La présumée agression au kirpan survenue près d'une école primaire de LaSalle, le 11 septembre dernier, a semblé banale aux yeux des policiers. L'affaire allait même être traitée «en médiation», avaient décidé les premiers intervenants des forces de l'ordre.

C'est ce qui se dégage de deux témoignages entendus hier au Tribunal de la jeunesse, à Montréal, dans le cadre du procès d'un élève de religion sikhe. Le garçon de 13 ans fait face à trois accusations de voies de fait armées. On lui reproche d'avoir utilisé son kirpan et une aiguille (genre d'aiguille à tricoter qui lui sert à rentrer ses cheveux dans son turban) pour menacer deux élèves de son école, en l'occurrence des jumeaux.

 

Cette querelle d'élèves s'était produite hors de la cour d'école, pendant la pause du dîner, mais elle a eu des répercussions à l'école. Hier, la policière Francine Duval, du SPVM, a expliqué que, depuis 2004, elle agit à titre d'agente sociocommunautaire et d'éducatrice auprès des élèves de cette école, où elle passe en moyenne 16 heures par semaine.

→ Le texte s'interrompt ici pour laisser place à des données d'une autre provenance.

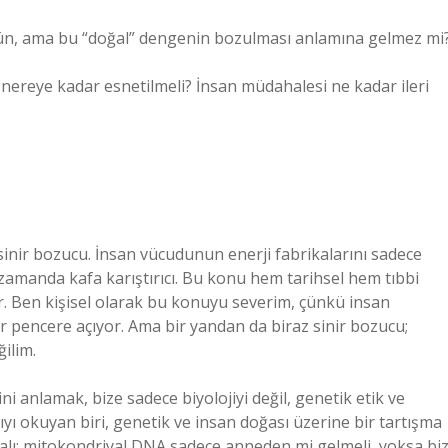
ün, ama bu “doğal” dengenin bozulması anlamına gelmez mi
 nereye kadar esnetilmeli? İnsan müdahalesi ne kadar ileri
sinir bozucu. İnsan vücudunun enerji fabrikalarını sadece
zamanda kafa karıştırıcı. Bu konu hem tarihsel hem tıbbi
r. Ben kişisel olarak bu konuyu severim, çünkü insan
bir pencere açıyor. Ama bir yandan da biraz sinir bozucu;
ilim.
i anlamak, bize sadece biyolojiyi değil, genetik etik ve
yı okuyan biri, genetik ve insan doğası üzerine bir tartışma
alı: mitokondriyal DNA sadece anneden mi gelmeli, yoksa bi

Le 11 septembre dernier, alors qu'elle discutait avec un groupe de jeunes à l'heure du midi, elle se souvient avoir vu deux garçons (les jumeaux) courir pour rentrer à l'école. En y entrant à son tour, elle a appris qu'il s'était «passé quelque chose».

Dans le bureau de l'adjointe à la directrice, la policière Duval a écouté la version des jumeaux. Puis, avec deux policières arrivées sur les lieux, Mme Duval est allée chercher le jeune sikh dans sa classe. Ce dernier a donné sa version. À la demande de Mme Duval, il a sorti son kirpan et son aiguille. Le kirpan était enveloppé dans du tissu, le tout entouré d'un élastique bleu, se souvient Mme Duval. Elle a saisi l'aiguille, mais pas le kirpan.

En fait, elle a photographié le kirpan et l'a remis à la mère du garçon. «Je considérais que c'était un objet religieux», a raconté Mme Duval, hier. Mais voilà, le même jour, Mme Duval s'est fait reprocher par ses supérieurs de ne pas avoir saisi le kirpan. Elle s'est donc rendue au domicile du jeune pour le saisir.

Dans son témoignage, hier, la mère du jeune accusé se rappelait que la policière était venue saisir le kirpan à la maison. Elle s'était inquiétée de la possibilité d'une accusation contre son fils. Elle en a fait part à la policière Duval. «Elle m'a dit qu'il n'y en aurait pas», a signalé la mère du garçon. Mais il y en a eu. Deux semaines plus tard, le garçon de 13 ans a été arrêté et accusé. Fait à signaler, dans la religion sikhe, le port du kirpan n'est autorisé qu'après le baptême. Or, le garçon avait été baptisé à la fin du mois d'août. Il n'avait donc son kirpan que depuis une quinzaine de jours au moment de l'incident.

Il a été suspendu de son école mais y est retourné depuis, avec la permission du tribunal. Le procès se poursuit lundi, devant le juge Gilles Ouellette.